** Opening Excerpted records block **

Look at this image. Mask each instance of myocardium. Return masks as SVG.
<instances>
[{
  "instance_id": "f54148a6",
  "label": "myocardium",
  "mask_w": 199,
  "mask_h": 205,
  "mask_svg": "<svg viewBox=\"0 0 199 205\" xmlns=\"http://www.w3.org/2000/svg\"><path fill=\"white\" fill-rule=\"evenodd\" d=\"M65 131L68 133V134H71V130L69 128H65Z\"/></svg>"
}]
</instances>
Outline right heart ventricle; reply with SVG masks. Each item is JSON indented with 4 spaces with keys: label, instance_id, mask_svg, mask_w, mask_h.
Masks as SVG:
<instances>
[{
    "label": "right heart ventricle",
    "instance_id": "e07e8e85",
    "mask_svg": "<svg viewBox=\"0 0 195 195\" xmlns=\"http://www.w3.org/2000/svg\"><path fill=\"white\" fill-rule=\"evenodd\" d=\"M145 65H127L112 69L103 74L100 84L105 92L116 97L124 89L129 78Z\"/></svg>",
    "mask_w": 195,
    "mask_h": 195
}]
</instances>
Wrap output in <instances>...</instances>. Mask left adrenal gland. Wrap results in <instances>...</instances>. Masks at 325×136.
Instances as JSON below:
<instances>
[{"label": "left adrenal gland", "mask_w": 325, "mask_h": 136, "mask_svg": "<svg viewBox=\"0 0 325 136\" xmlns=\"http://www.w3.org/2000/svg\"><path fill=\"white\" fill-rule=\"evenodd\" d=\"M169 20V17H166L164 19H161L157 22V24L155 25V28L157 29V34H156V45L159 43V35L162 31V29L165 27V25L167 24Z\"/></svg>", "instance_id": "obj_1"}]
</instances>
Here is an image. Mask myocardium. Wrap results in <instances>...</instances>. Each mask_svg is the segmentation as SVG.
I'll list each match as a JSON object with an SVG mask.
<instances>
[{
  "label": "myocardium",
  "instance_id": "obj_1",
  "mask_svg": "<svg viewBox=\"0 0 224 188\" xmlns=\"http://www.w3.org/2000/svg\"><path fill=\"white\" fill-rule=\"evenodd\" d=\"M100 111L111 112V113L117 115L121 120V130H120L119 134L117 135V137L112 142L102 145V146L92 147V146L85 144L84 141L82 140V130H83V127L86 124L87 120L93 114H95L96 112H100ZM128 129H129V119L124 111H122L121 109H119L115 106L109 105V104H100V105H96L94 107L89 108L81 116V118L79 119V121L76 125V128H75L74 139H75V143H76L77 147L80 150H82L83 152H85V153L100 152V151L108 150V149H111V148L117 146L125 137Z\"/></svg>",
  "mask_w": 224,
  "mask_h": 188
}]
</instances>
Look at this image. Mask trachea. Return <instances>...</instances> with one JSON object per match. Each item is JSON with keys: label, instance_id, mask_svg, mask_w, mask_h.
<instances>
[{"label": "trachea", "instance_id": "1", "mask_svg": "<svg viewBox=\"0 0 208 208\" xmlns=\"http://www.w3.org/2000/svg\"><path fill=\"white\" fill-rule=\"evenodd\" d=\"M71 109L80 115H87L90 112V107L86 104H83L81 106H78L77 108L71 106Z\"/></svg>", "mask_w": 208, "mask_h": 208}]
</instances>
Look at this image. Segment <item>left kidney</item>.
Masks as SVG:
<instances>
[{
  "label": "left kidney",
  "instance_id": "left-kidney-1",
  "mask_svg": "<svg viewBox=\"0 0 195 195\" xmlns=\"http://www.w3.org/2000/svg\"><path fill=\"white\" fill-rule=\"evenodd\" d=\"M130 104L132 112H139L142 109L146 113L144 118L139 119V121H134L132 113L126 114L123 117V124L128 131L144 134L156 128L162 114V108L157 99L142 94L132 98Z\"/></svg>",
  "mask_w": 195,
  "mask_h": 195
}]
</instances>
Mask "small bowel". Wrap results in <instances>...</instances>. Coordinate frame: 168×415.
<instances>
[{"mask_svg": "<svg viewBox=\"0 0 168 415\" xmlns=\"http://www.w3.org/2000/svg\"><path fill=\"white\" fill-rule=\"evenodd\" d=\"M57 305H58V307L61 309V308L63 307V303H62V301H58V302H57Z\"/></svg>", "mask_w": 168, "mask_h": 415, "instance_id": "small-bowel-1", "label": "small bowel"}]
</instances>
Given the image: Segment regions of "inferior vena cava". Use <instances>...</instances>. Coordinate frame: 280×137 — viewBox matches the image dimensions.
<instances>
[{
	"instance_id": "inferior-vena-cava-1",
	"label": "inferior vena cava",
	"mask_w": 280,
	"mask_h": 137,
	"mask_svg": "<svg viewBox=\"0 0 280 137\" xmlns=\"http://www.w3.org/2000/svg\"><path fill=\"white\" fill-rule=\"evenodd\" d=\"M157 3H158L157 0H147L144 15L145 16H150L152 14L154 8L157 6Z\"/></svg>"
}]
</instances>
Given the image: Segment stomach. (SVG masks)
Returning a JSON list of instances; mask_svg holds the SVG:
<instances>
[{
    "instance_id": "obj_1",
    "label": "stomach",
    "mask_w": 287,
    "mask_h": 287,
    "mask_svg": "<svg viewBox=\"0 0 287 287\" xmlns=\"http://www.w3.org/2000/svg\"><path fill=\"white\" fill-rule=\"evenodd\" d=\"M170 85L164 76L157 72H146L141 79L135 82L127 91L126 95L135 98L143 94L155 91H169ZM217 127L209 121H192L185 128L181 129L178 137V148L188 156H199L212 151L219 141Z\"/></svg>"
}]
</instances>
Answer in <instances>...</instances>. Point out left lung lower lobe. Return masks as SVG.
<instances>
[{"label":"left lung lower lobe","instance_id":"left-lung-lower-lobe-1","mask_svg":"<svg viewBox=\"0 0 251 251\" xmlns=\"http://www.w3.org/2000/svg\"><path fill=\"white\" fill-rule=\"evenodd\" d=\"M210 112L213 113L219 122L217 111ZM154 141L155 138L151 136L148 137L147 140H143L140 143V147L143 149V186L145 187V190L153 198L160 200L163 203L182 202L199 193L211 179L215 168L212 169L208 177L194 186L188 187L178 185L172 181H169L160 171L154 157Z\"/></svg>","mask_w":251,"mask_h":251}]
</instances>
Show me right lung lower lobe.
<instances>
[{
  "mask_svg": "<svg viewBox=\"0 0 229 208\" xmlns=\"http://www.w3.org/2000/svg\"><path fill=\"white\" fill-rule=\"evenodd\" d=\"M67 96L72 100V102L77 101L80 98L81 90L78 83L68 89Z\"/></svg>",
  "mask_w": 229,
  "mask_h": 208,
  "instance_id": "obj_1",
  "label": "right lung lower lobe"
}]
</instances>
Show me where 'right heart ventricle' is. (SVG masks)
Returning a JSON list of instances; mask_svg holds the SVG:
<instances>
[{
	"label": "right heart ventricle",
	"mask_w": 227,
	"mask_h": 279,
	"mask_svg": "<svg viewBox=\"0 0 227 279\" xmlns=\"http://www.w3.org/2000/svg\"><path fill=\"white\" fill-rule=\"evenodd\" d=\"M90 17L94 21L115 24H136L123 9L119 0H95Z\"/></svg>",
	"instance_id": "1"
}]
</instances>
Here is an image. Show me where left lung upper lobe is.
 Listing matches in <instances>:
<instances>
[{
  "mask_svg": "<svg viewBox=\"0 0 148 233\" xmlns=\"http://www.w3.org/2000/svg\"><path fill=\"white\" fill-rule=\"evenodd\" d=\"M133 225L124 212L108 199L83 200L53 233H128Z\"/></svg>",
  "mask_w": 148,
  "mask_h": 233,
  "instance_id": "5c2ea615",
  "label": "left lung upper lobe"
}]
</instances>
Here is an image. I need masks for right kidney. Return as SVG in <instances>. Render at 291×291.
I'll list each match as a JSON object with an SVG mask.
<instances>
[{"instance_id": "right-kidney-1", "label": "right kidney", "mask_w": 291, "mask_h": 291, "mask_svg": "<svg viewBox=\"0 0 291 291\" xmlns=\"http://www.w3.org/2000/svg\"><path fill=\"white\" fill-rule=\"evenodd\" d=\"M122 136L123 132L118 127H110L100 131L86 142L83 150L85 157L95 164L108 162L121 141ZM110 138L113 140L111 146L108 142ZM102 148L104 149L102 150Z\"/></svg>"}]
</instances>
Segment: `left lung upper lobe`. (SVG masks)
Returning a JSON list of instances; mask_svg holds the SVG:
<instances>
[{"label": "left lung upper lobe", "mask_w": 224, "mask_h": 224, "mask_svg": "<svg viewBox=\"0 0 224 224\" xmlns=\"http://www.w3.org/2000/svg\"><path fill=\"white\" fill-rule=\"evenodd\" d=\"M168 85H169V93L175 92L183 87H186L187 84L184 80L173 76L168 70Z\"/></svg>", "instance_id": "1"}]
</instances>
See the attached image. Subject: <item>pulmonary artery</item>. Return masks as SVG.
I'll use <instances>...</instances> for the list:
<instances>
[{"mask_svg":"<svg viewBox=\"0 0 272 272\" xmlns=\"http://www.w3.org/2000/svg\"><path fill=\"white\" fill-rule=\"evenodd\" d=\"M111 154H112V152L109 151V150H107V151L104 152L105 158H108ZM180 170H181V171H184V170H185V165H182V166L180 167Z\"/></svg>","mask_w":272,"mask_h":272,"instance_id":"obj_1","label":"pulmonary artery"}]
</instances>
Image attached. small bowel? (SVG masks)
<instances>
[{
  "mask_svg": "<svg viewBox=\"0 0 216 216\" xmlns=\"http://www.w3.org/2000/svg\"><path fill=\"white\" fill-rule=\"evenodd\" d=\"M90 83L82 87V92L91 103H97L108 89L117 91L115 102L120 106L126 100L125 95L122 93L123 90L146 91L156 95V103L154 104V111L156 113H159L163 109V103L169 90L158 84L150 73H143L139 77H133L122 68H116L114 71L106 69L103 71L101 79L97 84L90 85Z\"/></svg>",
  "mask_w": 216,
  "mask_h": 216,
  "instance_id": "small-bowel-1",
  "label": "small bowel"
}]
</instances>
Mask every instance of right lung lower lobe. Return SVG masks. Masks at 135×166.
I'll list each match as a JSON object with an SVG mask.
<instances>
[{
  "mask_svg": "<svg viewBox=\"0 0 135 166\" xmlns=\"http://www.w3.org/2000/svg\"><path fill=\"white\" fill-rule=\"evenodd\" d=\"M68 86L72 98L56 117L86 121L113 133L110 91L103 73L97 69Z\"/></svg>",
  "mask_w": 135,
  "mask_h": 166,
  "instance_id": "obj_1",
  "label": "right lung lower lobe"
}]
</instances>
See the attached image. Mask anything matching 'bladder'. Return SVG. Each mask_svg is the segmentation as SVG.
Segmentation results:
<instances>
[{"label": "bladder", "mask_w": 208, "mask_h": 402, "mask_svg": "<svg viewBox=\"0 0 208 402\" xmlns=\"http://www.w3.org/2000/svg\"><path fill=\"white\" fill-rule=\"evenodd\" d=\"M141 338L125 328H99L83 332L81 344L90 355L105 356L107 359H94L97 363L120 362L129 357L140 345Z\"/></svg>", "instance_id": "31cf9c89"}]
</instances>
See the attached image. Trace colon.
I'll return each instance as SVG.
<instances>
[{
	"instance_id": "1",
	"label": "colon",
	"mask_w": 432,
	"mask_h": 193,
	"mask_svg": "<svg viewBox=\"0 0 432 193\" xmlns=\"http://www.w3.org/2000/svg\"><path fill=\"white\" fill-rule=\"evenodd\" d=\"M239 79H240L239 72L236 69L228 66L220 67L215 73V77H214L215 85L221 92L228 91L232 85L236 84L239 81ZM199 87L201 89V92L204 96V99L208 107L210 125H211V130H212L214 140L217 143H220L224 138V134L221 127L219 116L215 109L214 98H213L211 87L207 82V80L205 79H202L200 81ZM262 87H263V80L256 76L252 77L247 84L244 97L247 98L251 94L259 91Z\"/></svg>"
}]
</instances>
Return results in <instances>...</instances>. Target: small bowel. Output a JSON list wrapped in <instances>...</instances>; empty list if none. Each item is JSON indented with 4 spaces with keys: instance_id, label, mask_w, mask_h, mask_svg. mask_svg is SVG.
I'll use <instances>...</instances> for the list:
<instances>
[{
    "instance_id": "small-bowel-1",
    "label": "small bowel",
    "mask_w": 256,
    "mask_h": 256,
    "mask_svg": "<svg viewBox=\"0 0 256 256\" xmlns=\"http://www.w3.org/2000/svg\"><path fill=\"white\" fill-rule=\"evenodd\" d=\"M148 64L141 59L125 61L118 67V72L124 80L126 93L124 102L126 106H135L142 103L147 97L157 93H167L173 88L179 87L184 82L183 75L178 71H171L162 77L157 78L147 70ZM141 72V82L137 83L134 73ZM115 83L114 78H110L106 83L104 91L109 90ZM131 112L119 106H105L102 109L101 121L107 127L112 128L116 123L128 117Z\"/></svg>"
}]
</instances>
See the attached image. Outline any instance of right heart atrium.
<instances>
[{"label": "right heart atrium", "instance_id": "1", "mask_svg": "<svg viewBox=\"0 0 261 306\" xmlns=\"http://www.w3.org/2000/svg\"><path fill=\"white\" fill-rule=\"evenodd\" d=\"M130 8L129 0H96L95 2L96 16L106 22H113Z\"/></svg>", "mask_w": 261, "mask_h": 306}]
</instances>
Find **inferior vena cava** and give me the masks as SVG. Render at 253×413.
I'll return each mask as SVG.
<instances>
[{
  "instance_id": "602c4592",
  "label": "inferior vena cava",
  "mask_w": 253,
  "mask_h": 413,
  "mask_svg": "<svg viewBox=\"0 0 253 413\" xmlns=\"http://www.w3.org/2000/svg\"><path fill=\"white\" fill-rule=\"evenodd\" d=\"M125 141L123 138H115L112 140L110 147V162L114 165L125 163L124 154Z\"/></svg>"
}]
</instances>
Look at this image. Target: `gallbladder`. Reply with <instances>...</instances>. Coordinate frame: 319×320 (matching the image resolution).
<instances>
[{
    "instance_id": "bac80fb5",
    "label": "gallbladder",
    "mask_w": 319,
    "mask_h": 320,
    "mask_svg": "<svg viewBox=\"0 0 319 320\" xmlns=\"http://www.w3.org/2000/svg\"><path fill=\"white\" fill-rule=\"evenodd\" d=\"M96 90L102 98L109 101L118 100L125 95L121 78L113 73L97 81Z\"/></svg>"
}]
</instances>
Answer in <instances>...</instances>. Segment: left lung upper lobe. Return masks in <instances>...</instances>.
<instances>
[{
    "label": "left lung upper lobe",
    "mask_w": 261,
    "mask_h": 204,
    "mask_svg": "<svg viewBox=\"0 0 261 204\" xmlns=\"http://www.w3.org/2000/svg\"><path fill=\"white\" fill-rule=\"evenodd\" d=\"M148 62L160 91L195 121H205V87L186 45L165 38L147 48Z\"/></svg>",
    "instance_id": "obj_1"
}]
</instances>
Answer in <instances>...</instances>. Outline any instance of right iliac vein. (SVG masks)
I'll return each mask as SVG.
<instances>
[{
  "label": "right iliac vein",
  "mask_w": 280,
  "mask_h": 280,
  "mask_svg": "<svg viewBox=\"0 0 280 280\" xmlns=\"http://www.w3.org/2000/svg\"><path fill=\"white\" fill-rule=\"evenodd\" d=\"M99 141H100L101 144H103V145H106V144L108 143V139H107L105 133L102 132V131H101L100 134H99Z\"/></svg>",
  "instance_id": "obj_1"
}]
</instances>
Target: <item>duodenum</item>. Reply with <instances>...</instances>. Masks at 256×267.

** Closing Excerpted records block **

Keep to the lines from the one containing "the image resolution)." to the end of the entries above, and retype them exactly.

- _Response to the exercise_
Look at this image. Target: `gallbladder`. Reply with <instances>...</instances>. Coordinate frame: 319×320 (matching the image resolution).
<instances>
[{
    "instance_id": "bac80fb5",
    "label": "gallbladder",
    "mask_w": 319,
    "mask_h": 320,
    "mask_svg": "<svg viewBox=\"0 0 319 320\" xmlns=\"http://www.w3.org/2000/svg\"><path fill=\"white\" fill-rule=\"evenodd\" d=\"M96 90L102 98L109 101L118 100L125 95L121 78L113 73L97 81Z\"/></svg>"
}]
</instances>
Answer in <instances>...</instances>. Segment: left lung upper lobe. Return masks in <instances>...</instances>.
<instances>
[{
    "label": "left lung upper lobe",
    "mask_w": 261,
    "mask_h": 204,
    "mask_svg": "<svg viewBox=\"0 0 261 204\" xmlns=\"http://www.w3.org/2000/svg\"><path fill=\"white\" fill-rule=\"evenodd\" d=\"M148 62L160 91L195 121H205V87L186 45L165 38L147 48Z\"/></svg>",
    "instance_id": "obj_1"
}]
</instances>
Answer in <instances>...</instances>. Outline any instance of right iliac vein. (SVG masks)
I'll return each mask as SVG.
<instances>
[{
  "label": "right iliac vein",
  "mask_w": 280,
  "mask_h": 280,
  "mask_svg": "<svg viewBox=\"0 0 280 280\" xmlns=\"http://www.w3.org/2000/svg\"><path fill=\"white\" fill-rule=\"evenodd\" d=\"M99 141H100L101 144H103V145H106V144L108 143V139H107L105 133L102 132V131H101L100 134H99Z\"/></svg>",
  "instance_id": "obj_1"
}]
</instances>
Target: <item>duodenum</item>. Reply with <instances>...</instances>. Masks at 256×267.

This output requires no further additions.